17.4.07

O mito da passadeira vermelha


Passo ao lado da Casa da Música e vejo estendida uma longa passadeira vermelha degraus abaixo, até ao cinzelado e gélido chão. Haveria de estar marcada cerimónia de gala, a atestar pelo desembaraço da passadeira vermelha que engalanava o mirífico mastodonte que afeia a Rotunda da Boavista. Desprezo os pormenores da arquitectura, do urbanismo, das finanças da prodigalidade. Os olhos detiveram-se na passadeira vermelha, durante os mesmos segundos em que o semáforo zunia a mesma cor.
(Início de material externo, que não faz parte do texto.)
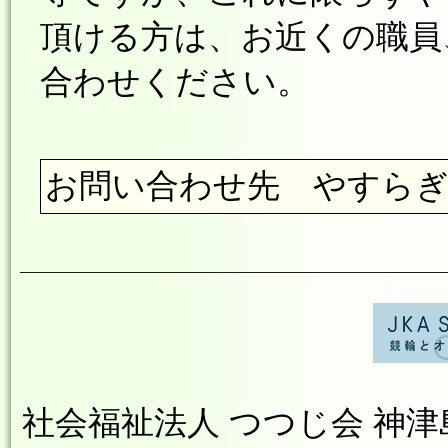
頂ける方は、お近くの職員
合わせください。
お問い合わせ先 やすらぎの里
社会福祉法人 つつじ会 神津島やす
Pareciam longos, esses instantes de retenção do carro. Os olhos só fitavam a passadeira vermelha. Tão importante seria que estava protegida por uma fita proibindo o acesso, vigiada por um segurança privado que dissuadia aqueles que quisessem experimentar o solo acetinado da passadeira vermelha. Depois soube: a Casa da Música celebrava o segundo aniversário. Daí a solenidade, a condizer com a gravidade do momento em comemoração.
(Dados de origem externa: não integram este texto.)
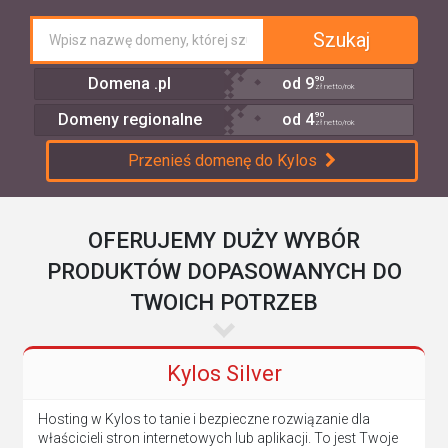
Szukaj
90
Domena .pl
od
9
zł netto/rok
90
Domeny regionalne
od
4
zł netto/rok
Przenieś domenę do Kylos
OFERUJEMY DUŻY WYBÓR
PRODUKTÓW DOPASOWANYCH DO
TWOICH POTRZEB
Kylos Silver
Hosting w Kylos to tanie i bezpieczne rozwiązanie dla
właścicieli stron internetowych lub aplikacji. To jest Twoje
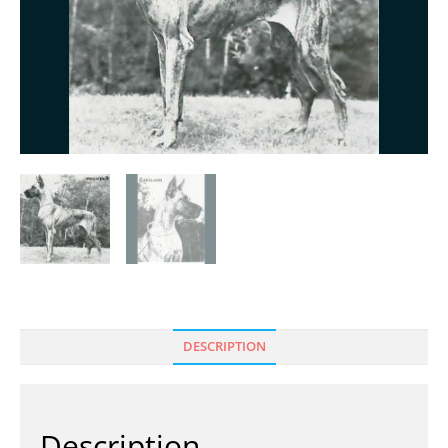
DESCRIPTION
Description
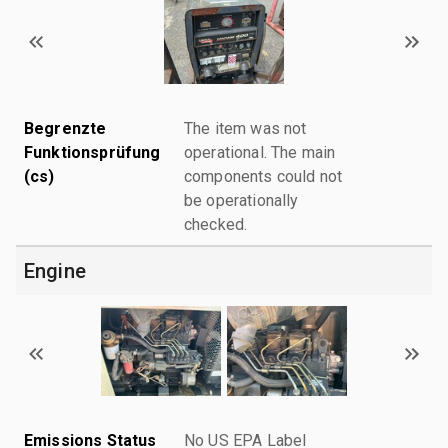
Begrenzte
The item was not
Funktionsprüfung
operational. The main
(cs)
components could not
be operationally
checked.
Engine
Emissions Status
No US EPA Label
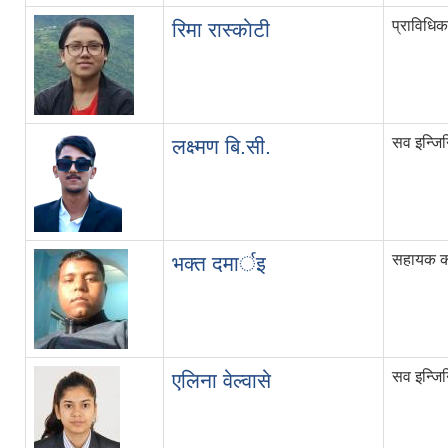
प्राविधिक
रिमा रास्काेटी
सव इन्जि
लक्ष्मण बि.सी.
सहायक कम
भक्त दमार्इ
सव इन्जि
एलिना वेल्वासे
Porque gostamos de ornamentar momentos especiais com adereços que nutrem o simbolismo? É a passadeira vermelha, como a fatiota de gala reservada para momentos singulares, como o aformoseamento do espírito para efemérides pessoais, ou as paradas militares que enaltecem o garbo da lusitanidade, ou os curas trajados a preceito para ungir novas obras com a água benta que as diviniza. Ou os néons que excitam a vista dos comensais numa gala qualquer, dando o beneplácito ao glamour que a ocasião convoca. Antes de lá chegar, os pés dos privilegiados são massajados pela suavidade da passadeira vermelha. Diria que sem a passadeira vermelha a franquear a passagem aos protagonistas, eles sentir-se-iam órfãos da sua visibilidade. A passadeira vermelha é um arcaísmo que remete para a socialização forçada a que somos instruídos.

Será o garrido da cor que compõe a disposição dos convidados à celebração? Será um afago do ego dos emproados figurões que levitam os corpos pela passadeira vermelha? Ou o vermelho da passadeira compassado com o narcisismo das personagens mediáticas exultantes com o bruaá que os aspirantes e admiradores fazem do lado de lá dos gradeamentos, naqueles tão curtos centímetros entre a fama e o anonimato? O que será, não sei. Só a certeza que este símbolo me é indiferente. Não sei se pela desavinda condição com o carmim espalhado pelo chão, não sei se por evocar tolas figuras correndo para os braços da iconoclasta deusa da vacuidade.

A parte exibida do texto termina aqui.